The therapeutic effects of radiotherapy can be affected by cancer cells responding adaptively. The physical and biological characteristics of heavy ion beams make them ideal for use in radiotherapy. Cancer response to heavy ion therapy, however, remains unclear. Using ATAC-seq and RNA-seq analysis of A549 cells treated with heavy ions and IOX1 inhibitors, we determined the chromatin accessibility landscape of non-small cell lung cancer (NSCLC) cell line A549 after treatment.Alterations in chromatin accessibility caused by heavy ion treatments were occurred most often in promoter, intron and 5UTR regions of differentially expressed genes. We further identified CTCF as a key transcription factor in response to heavy ion therapy. The target genes regulated by CTCF were involved in the cell cycle and DNA damage repair pathway. Meanwhile, the chromatin accessibility changes induced by heavy ions were clearly different from those induced by chemosensitizer. And the difference in chromatin accessibility between LET30 and LET50 heavy ion was mostly different in degree, indicating a LETdependent effect of heavy ions on the regulation of gene transcription by changing chromatin accessibility. A valuable contribution to understanding gene regulatory networks and the biological effects of heavy ion therapy is provided by our study.

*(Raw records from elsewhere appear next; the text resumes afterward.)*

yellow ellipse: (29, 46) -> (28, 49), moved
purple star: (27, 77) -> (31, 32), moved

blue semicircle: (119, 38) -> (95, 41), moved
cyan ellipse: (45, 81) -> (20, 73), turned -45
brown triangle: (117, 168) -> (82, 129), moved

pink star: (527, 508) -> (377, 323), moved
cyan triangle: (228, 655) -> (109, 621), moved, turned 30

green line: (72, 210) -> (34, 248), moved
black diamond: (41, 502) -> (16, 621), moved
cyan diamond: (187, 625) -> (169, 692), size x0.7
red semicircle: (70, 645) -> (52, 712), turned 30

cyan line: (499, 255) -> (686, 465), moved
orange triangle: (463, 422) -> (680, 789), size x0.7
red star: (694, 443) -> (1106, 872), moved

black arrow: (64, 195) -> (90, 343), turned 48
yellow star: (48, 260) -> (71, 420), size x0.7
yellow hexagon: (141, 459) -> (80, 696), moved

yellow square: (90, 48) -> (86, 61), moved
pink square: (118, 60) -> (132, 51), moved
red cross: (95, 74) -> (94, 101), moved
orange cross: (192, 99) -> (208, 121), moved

放疗的治疗效果可受癌细胞适应性应答的影响。重离子束具备优异的物理与生物学特性，是放疗的理想手段。然而，癌细胞对重离子治疗的应答机制仍未明确。本研究通过对经重离子及IOX1抑制剂处理的A549细胞开展转座酶可及性测序（ATAC-seq）与RNA测序（RNA-seq）分析，解析了非小细胞肺癌（NSCLC）细胞系A549经处理后的染色质可及性全景图谱。重离子处理诱导的染色质可及性改变，多富集于差异表达基因的启动子、内含子及5'非翻译区（5UTR）区域。本研究进一步确认CCCTC结合因子（CTCF）是重离子治疗应答过程中的关键转录因子，其调控的靶基因参与细胞周期与DNA损伤修复通路。与此同时，重离子诱导的染色质可及性改变与化学增敏剂诱导的改变存在显著差异。LET30与LET50重离子之间的染色质可及性差异主要体现为程度上的不同，这表明重离子可通过改变染色质可及性调控基因转录，且该效应具有线性能量转移（LET）依赖性。本研究为解析基因调控网络及重离子治疗的生物学效应提供了极具价值的理论参考与实验依据。